Das Regenwasserkonzept der Stadt ist kein Wunschzettel. Es ist eine politische Selbstverpflichtung. Dort wird die Möglichkeit einer Gebührenreduzierung ausdrücklich benannt. Wer Regenwasser zurückhält, soll entlastet werden.Doch genau dieser Ausgleich wird verweigert.

Eigentümerinnen und Eigentümer investieren in Zisternen, Gründächer oder andere Rückhaltesysteme. Sie entlasten die Kanalisation und leisten einen Beitrag zur Klimaanpassung. Trotzdem zahlen sie weiter die volle Niederschlagswassergebühr. Bei Nutzung im Haushalt zusätzlich Schmutzwassergebühr. Das ist eine doppelte Belastung.
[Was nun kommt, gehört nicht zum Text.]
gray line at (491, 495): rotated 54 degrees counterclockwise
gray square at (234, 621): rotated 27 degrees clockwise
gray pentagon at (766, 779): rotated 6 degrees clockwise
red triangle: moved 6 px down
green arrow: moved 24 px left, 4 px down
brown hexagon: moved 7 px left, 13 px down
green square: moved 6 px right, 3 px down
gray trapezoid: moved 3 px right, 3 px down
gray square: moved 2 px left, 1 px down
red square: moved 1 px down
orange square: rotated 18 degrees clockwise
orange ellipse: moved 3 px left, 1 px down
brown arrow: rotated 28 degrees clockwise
Die beantragte Ermäßigung wäre kein Geschenk gewesen. Sie wäre ein fairer Ausgleich gewesen. Und sie wäre ein Signal: Die Stadt bindet ihre Bürgerinnen und Bürger aktiv ein und motiviert sie, Verantwortung zu übernehmen.
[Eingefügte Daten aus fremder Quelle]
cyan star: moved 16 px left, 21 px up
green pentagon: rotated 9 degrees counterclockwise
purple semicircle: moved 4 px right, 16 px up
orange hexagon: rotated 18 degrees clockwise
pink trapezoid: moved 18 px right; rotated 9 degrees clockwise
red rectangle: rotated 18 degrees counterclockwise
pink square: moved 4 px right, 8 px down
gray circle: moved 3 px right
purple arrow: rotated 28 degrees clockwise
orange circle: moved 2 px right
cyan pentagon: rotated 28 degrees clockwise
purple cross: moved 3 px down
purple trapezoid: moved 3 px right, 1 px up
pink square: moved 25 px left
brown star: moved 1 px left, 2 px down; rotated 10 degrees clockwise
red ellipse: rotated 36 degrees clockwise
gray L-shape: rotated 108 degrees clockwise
Stattdessen bleibt es bei Konzepten ohne die Umsetzung die dort niedergelegt ist.
Viele Nachbargemeinden und zahlreiche Kommunen bundesweit zeigen, dass praktikable Regelungen möglich sind. Es fehlt nicht an Vorbildern. Es fehlt am politischen Willen.
Matthias Leidner, Fraktionsvorsitzender der Grünen Bargteheide dazu: „Wir können nicht Verpflichtungen beschließen und dann die Umsetzung verweigern. Wer Bürgerinnen und Bürger zum Mitmachen bewegen will, muss faire Rahmenbedingungen schaffen. Sonst bleibt Klimaanpassung ein Papiertiger.“
Wir Grünen sind mit unserem Antrag zunächst gescheitert. In der Sache bleiben wir klar: Verpflichtungen müssen eingehalten werden. Bürgerengagement braucht Unterstützung – keine Mehrbelastung.